■ Given information
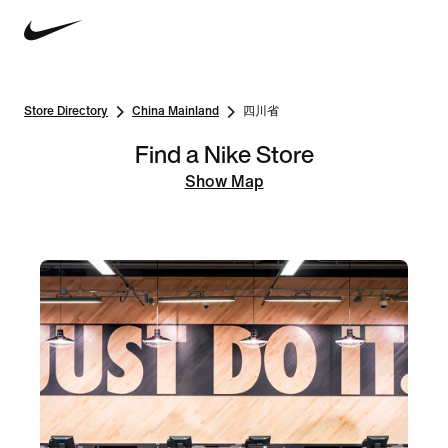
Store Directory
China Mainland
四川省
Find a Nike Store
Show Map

--

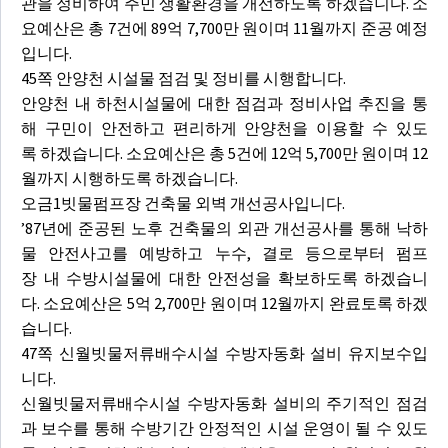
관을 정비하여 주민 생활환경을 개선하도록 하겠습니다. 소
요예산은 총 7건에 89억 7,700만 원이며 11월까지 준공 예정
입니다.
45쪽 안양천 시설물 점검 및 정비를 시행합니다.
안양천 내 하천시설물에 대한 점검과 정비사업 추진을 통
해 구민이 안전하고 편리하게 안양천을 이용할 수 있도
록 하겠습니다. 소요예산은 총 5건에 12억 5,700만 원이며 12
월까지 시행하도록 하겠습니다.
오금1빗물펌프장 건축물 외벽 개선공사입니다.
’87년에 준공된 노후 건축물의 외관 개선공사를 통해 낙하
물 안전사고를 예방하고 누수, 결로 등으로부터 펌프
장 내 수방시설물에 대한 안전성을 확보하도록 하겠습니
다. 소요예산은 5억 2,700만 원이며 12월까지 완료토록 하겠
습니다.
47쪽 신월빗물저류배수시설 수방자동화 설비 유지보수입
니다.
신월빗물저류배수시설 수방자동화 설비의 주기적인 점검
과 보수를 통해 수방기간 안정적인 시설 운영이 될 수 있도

---

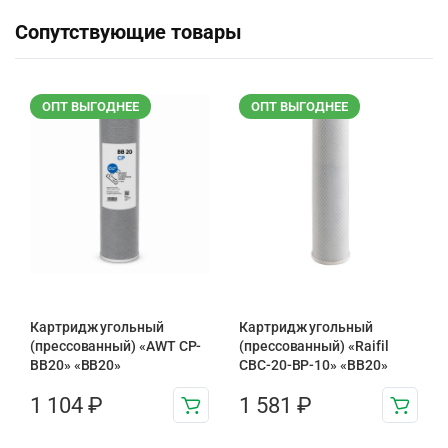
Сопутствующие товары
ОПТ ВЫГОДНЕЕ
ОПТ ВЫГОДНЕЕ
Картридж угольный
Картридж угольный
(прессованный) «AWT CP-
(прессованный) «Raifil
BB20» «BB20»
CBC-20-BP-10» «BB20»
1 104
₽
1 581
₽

■ Work instruction
Write down exactly the span of lines above from the one containing "월까지 시행하도록 하겠습니다." to the one containing "과 보수를 통해 수방기간 안정적인 시설 운영이 될 수 있도", both ends included.

■ Answer space
월까지 시행하도록 하겠습니다.
오금1빗물펌프장 건축물 외벽 개선공사입니다.
’87년에 준공된 노후 건축물의 외관 개선공사를 통해 낙하
물 안전사고를 예방하고 누수, 결로 등으로부터 펌프
장 내 수방시설물에 대한 안전성을 확보하도록 하겠습니
다. 소요예산은 5억 2,700만 원이며 12월까지 완료토록 하겠
습니다.
47쪽 신월빗물저류배수시설 수방자동화 설비 유지보수입
니다.
신월빗물저류배수시설 수방자동화 설비의 주기적인 점검
과 보수를 통해 수방기간 안정적인 시설 운영이 될 수 있도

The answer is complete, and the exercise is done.